X Wang - Assignment 3 - ALTERNATIVE DEMO ONLY

PSCI 7108: Advanced Data Analysis III

1: Intuitive Maximum Likelihood

Describe the following intuitively using words:

a: Why the maximum of the likelihood is a useful point estimate.

The maximum of the likelihood is a useful point estimate because that is the value of likehood that is most likely given the dataset. Put differently, since likelihood is a relative measure of uncertainty, the maximum of the likehood says it is the highest likely parameter estimate given the assumed distribution for the given data.

b: Why we maximizes likelihood the way we do (set derivative to 0, solve for \( \theta \), check sign of second derivative).
The derivative of a function is the rate of change of that function, therefore at maximums and minimums, the second derivative is 0 because the slope at these exact points are 0. We solve for \( \theta \) at that point to find what parameter values produced that maximum or minimum. Since we are interested in finding the maximum, the sign of the second derivative should be negative, indicating that the function is pointing downward, therefore the point of interest is a maximum.

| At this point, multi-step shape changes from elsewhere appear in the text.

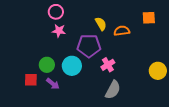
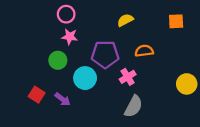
yellow semicircle: (101, 24) -> (125, 20), moved, turned -88
orange semicircle: (122, 31) -> (144, 51), moved
green circle: (47, 65) -> (58, 60), moved
red square: (31, 80) -> (37, 95), turned 32

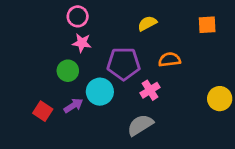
purple arrow: (63, 99) -> (73, 106), moved, turned -70
gray semicircle: (134, 106) -> (140, 125), moved, turned -150

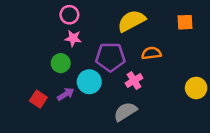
yellow semicircle: (147, 23) -> (132, 21), size x1.6

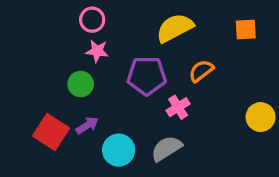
orange semicircle: (151, 53) -> (201, 71), turned -30
cyan circle: (89, 82) -> (119, 150), moved
red square: (38, 99) -> (51, 132), size x1.5

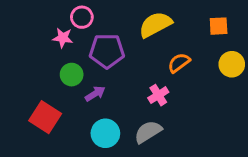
pink star: (97, 51) -> (63, 38), moved
purple pentagon: (147, 76) -> (107, 51), moved
yellow circle: (261, 117) -> (232, 64), moved
purple arrow: (87, 125) -> (95, 94), moved

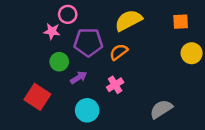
orange semicircle: (179, 63) -> (119, 52), moved
pink cross: (158, 95) -> (115, 85), moved
gray semicircle: (148, 132) -> (161, 109), moved

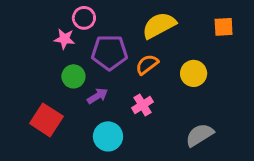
yellow circle: (192, 53) -> (194, 73), moved

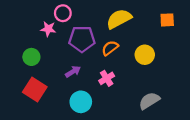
green circle: (73, 76) -> (31, 57), moved

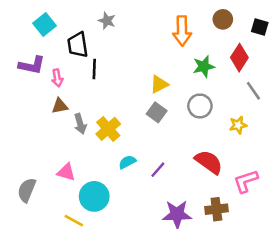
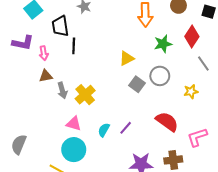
gray square: (157, 112) -> (137, 84), moved
cyan semicircle: (127, 162) -> (104, 130), moved, turned -32
pink triangle: (66, 172) -> (74, 124), moved

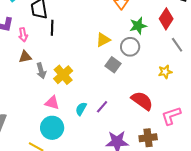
gray circle: (160, 76) -> (130, 47), moved

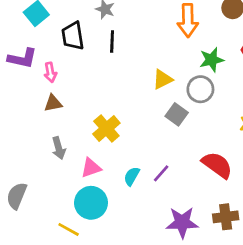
black line: (52, 28) -> (112, 42), moved
gray arrow: (41, 71) -> (59, 148), moved
pink triangle: (52, 103) -> (91, 168), turned -35

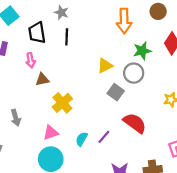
pink arrow: (50, 72) -> (31, 60), moved
brown triangle: (53, 103) -> (42, 79), moved
gray arrow: (59, 148) -> (16, 118), moved
red semicircle: (217, 165) -> (135, 123), moved

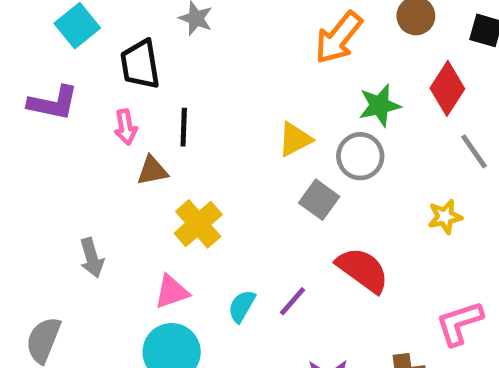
orange arrow: (124, 21) -> (338, 38), turned 40
black line: (67, 37) -> (184, 127), moved

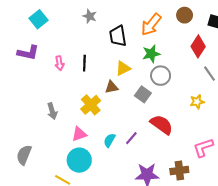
black trapezoid: (140, 64) -> (118, 36), moved
green star: (380, 105) -> (151, 54), moved
yellow triangle: (295, 139) -> (123, 68), moved
brown triangle: (152, 171) -> (112, 87), moved
gray arrow: (92, 258) -> (52, 111), moved

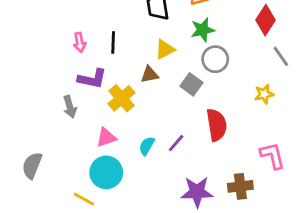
purple L-shape: (28, 53) -> (92, 79), moved
red semicircle: (162, 125) -> (217, 125), turned 45
pink L-shape: (203, 148) -> (273, 156), turned 95

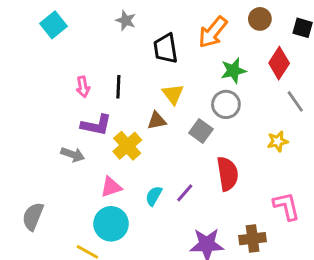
green star: (203, 30) -> (233, 71), moved
yellow triangle: (165, 49) -> (173, 94), turned -40
gray arrow: (70, 107) -> (73, 155), turned -55

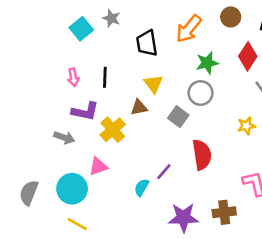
cyan square: (54, 25) -> (81, 29), moved
cyan semicircle: (154, 196) -> (142, 187), moved
cyan circle: (111, 224) -> (72, 189), moved

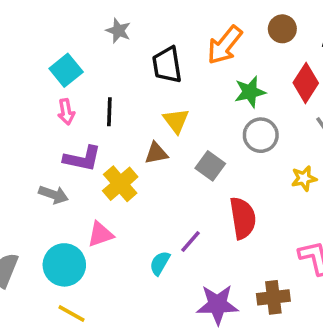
cyan square: (81, 29) -> (66, 70), moved
gray circle: (201, 93) -> (261, 135), moved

c: What curvature near the maximum tells us.
Curvature tells us the amount of certainty in the maximum likelihood estimation (MLE). A more curved function near the maximum tells us that there is less certainty about the MLE, which is why standard errors will be bigger. Conversely, when the function is more peaked, there is more certinty around the MLE and standard errors will be smaller.

2: Finding the MLE

Assume we have some data \( x_{1}, ... , x_{n} \) which are idd from an exponentional distribution. The probability density function is: \( \lambda exp(-\lambda x) \). Write out the following in \( \LaTeX \):

a: The likelihood function

The (sample) likelihood function is the joint density:
\( \mathcal{L}(\lambda|{\boldsymbol{x}}) = f(x_{1},..., x_{n}|\lambda) = \prod_{i=1}^{n}f(x_{i}|\lambda) \)
\( =\prod_{i=1}^{n}\lambda\exp(-\lambda x_{i}) \)
\( =\lambda^{n}\exp(-\lambda\sum_{i=1}^{n}x_{i}) \)
\( =\lambda^{n}\exp(-\lambda n\bar{x}) \), where \( \bar{x} \) is the sample mean

b: The log-likelihood
\( \ln\mathcal{L}(\lambda|\boldsymbol{x})=\ln(\lambda^{n}\exp(-\lambda n\bar{x})) \)
\( =\ln(\lambda^{n})+(-\lambda n\bar{x}) \)
\( =n\ln\lambda-\lambda n\bar{x}=n(\ln\lambda-\lambda\bar{x}) \)

c: The score function
\( S(\lambda|\boldsymbol{x})=\frac{\partial}{\partial\lambda}\ln\mathcal{L}(\lambda|\boldsymbol{x})=n\frac{\partial}{\partial\lambda}(\ln\lambda-\lambda\bar{x}) \)
\( =n({\large{\frac{1}{\lambda}}}-\bar{x}) \)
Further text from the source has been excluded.